As I smelled my own crockpot of beans cooking all day Sunday to please our small group, I remembered all the times I walked in on a Sunday afternoon to smell a pot roast cooking or fresh bread baking, or chimichangas frying, knowing someone had been preparing something special for us, thinking of us and going just a bit above and beyond making a regular meal to please us and love us.

Jesus said He is the Bread of Life, He’s the Comforter who sustains us when we’re hanging by a thread to sanity and just keeping it together. The comfort we receive from Him is much more lasting and real than any food every prepared. He is the real deal. And He wants us to enjoy the meat that He has to nourish us instead of the baby milk that just sustains us as Christians. There is a difference between eating to survive and eating to nourish and strengthen us for health. A lot of us Christians are like the starving millions in third world countries, bellies hanging out, full of worms and disease, when the nourishment that can help us become healthy is sitting there on our shelf, untouched or ignored. And we don’t need healthy foods and vitamins once a week or month or year, we need it each day to grow and have health.

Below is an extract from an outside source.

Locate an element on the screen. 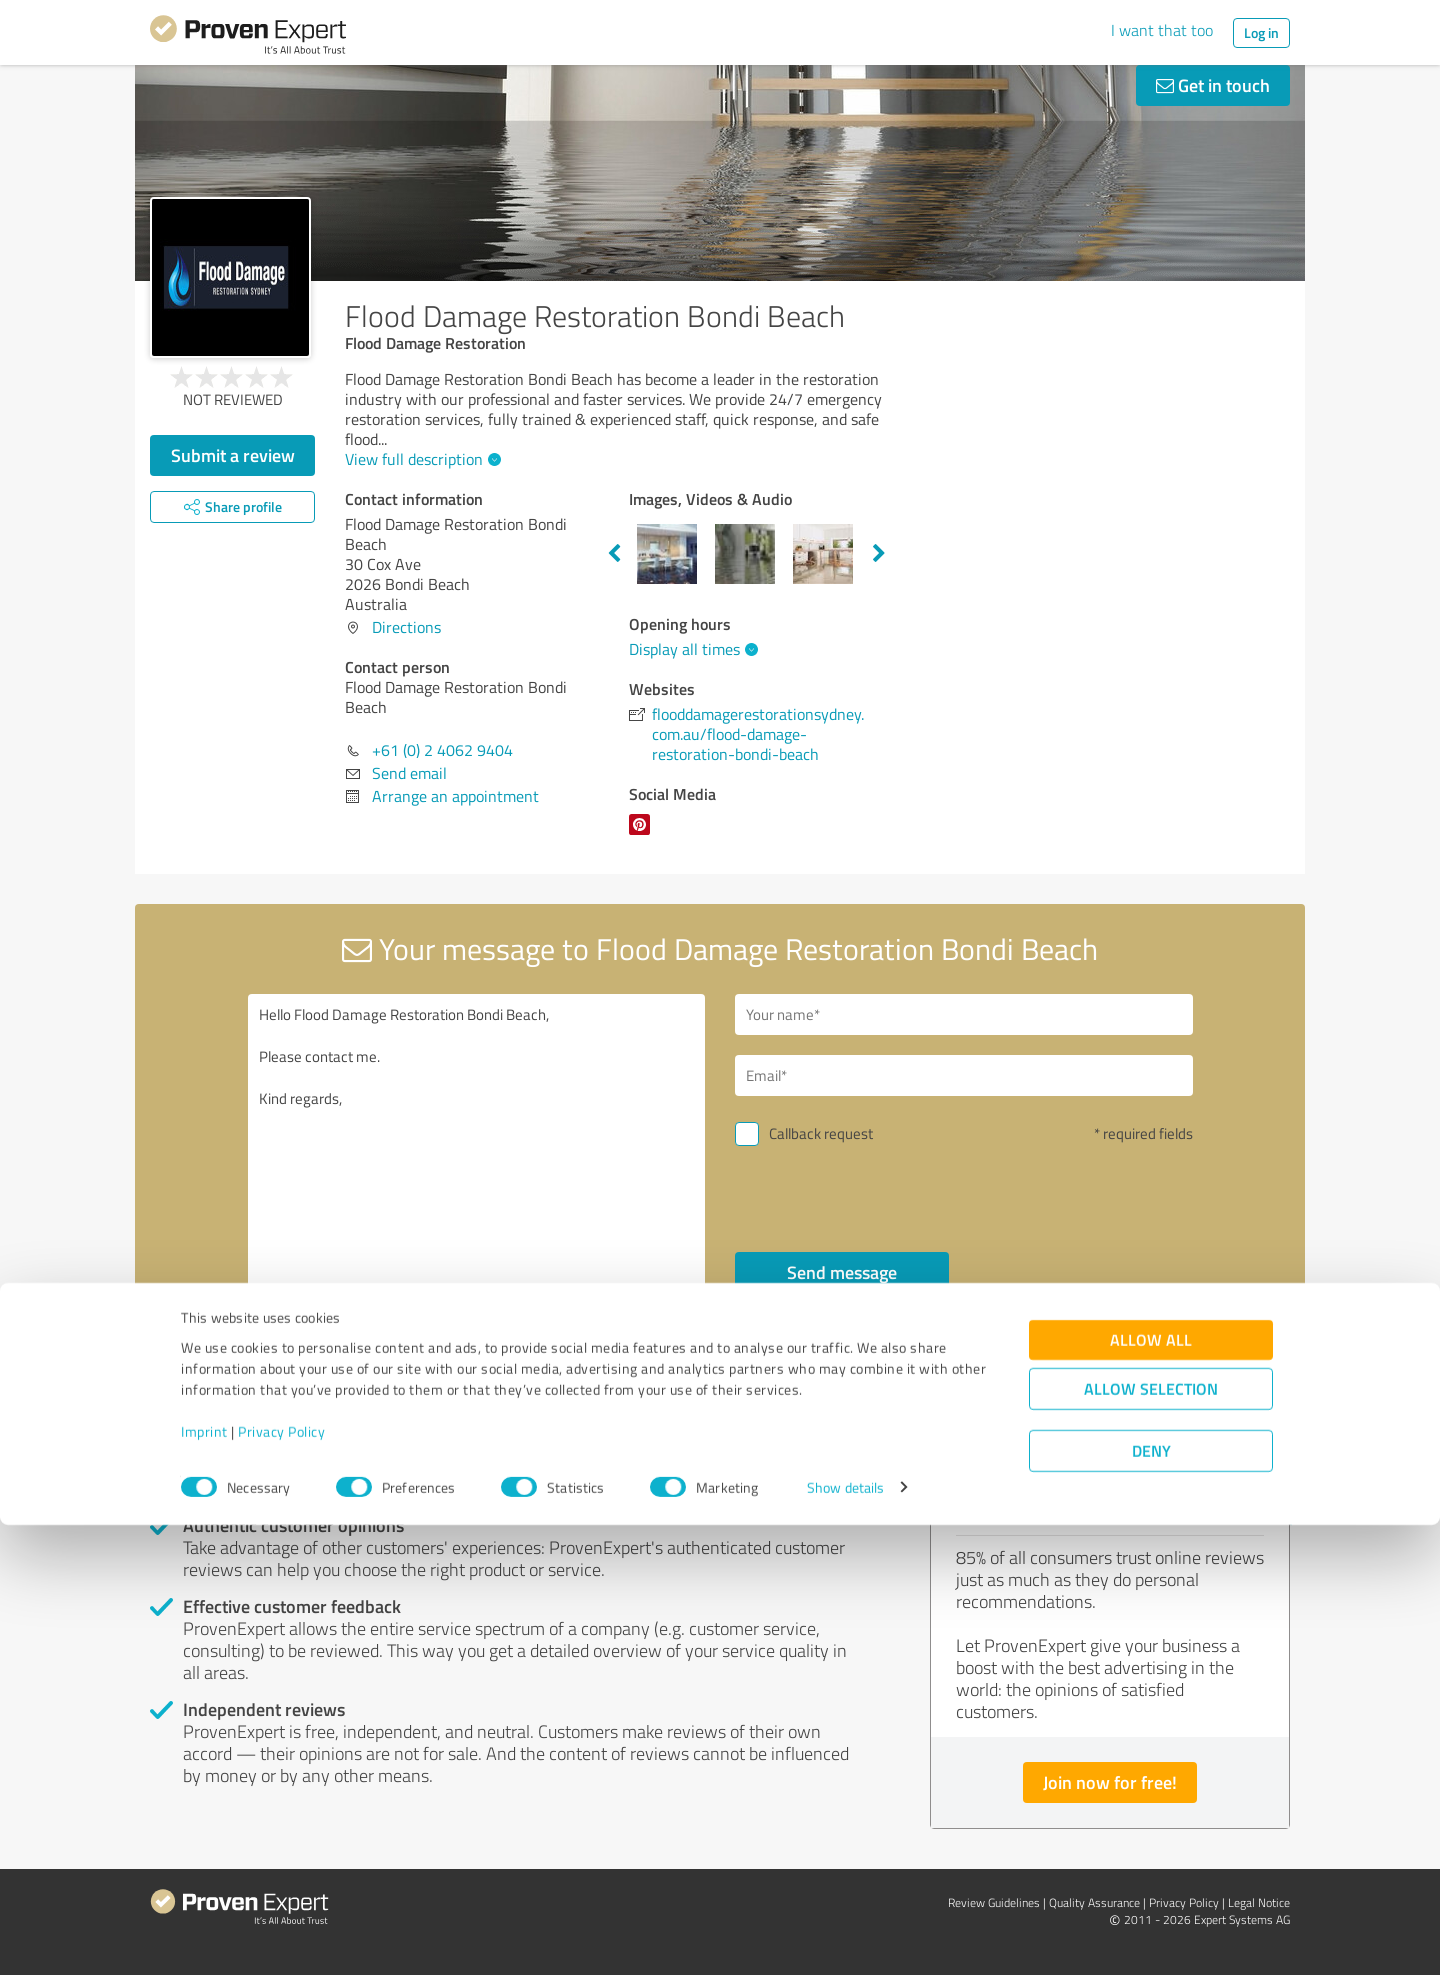 The image size is (1440, 1975). Imprint is located at coordinates (204, 1881). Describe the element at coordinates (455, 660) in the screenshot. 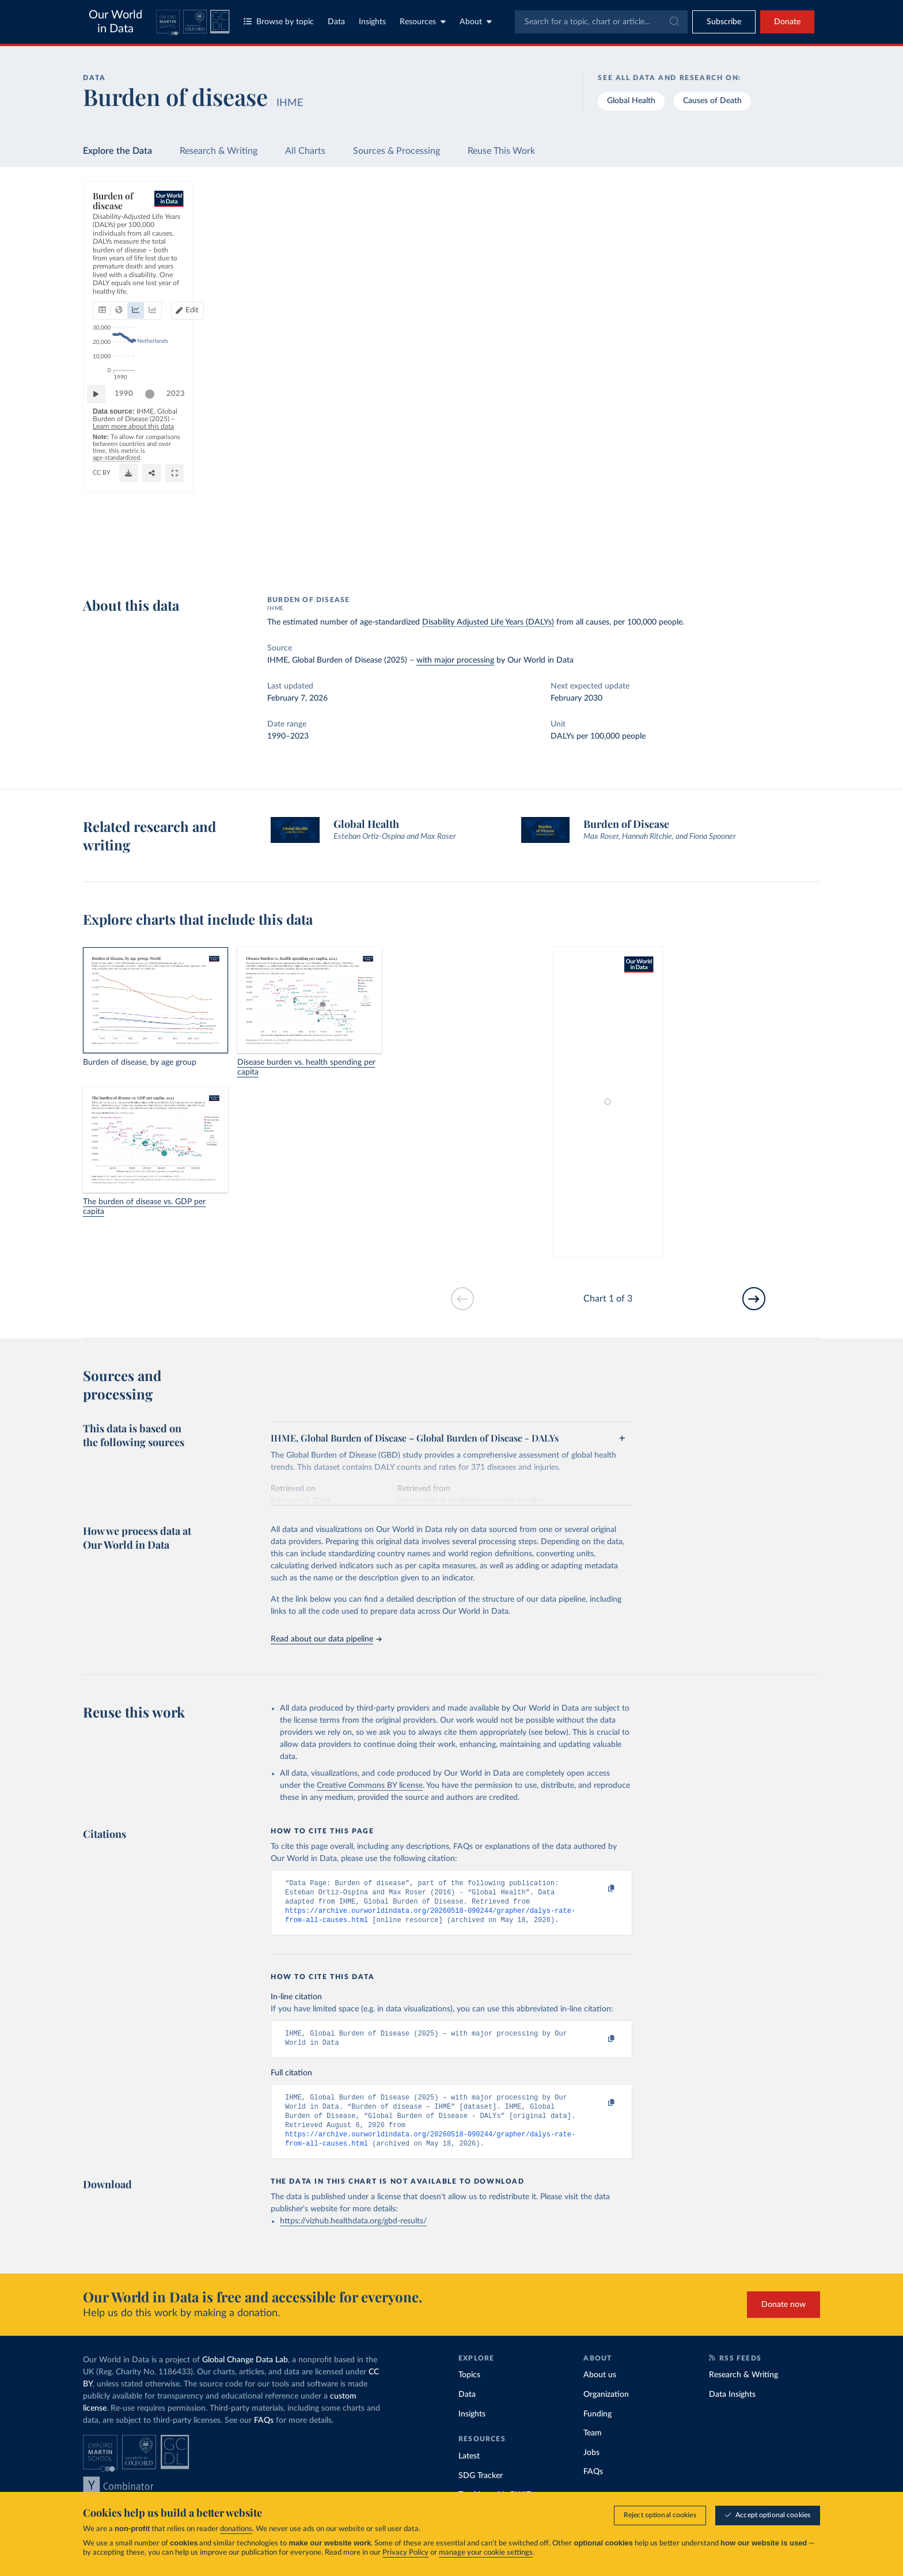

I see `with major processing` at that location. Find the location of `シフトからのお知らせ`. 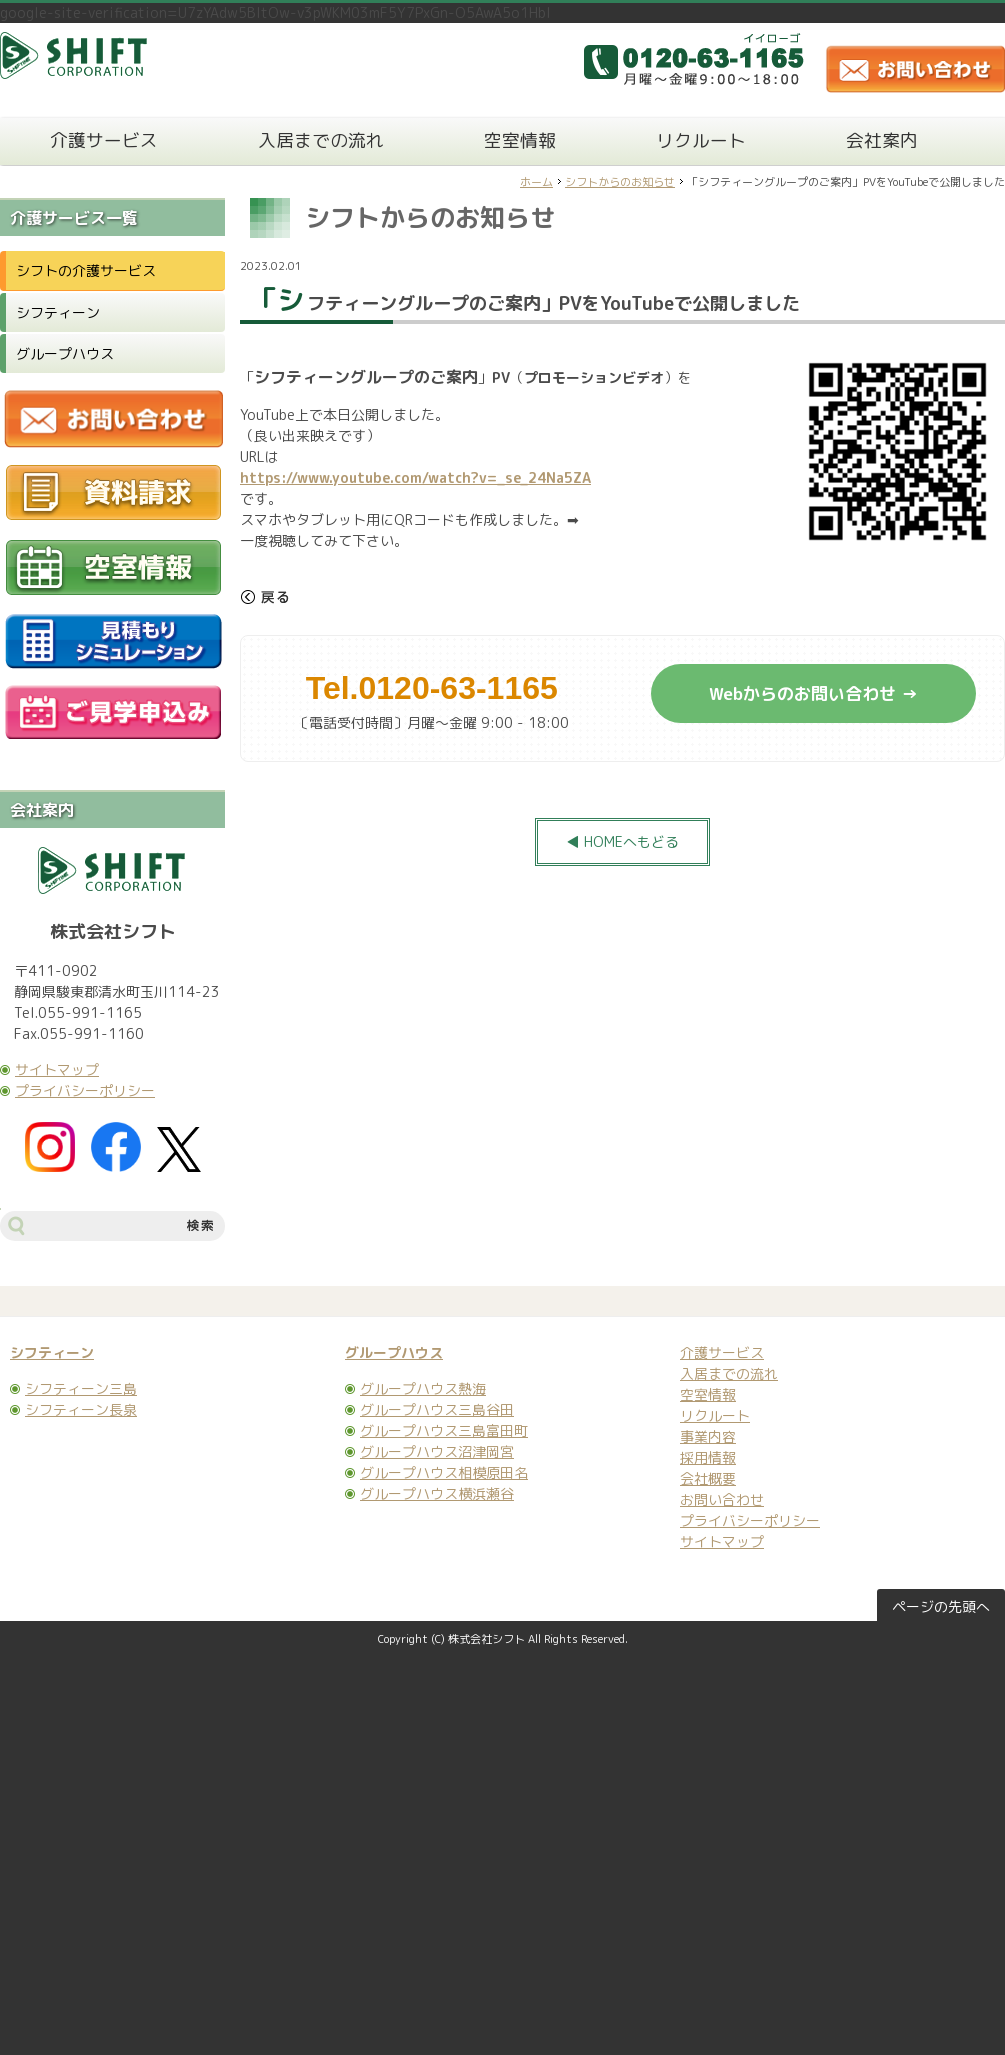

We need to ingest for the feast He has for our spiritual life. It’s much more satisfying and comforting, but we settle for the fast and convenient food that we can ‘catch’ by the wayside as we travel through our life as a shallow Christian with our own agenda. And what happens when you eat fast food in a hurry, not taking time to properly digest and chew it well….it doesn’t usually sit right, does it? I personally have seen lots of Christians who take in a Sunday sermon quickly, without chewing on it, digesting it and processing it…and it makes them say, “Bleh, that doesn’t sit right.” God has given us a labor of love, a preparation of treasures and richness for the spirit beyond what the world or our own agenda could ever give us. I think I may be at the point in my spiritual life too where I can more fully appreciate and enjoy the labor of love God’s given us in His Word, like a woman who becomes a mother and can more fully appreciate the labor her mother went through to provide for her family. I can always use some nourishment, comfort and assurance of love, can’t you? =) Take, eat, enjoy and grow. It’s free for the taking….and will set you free as well.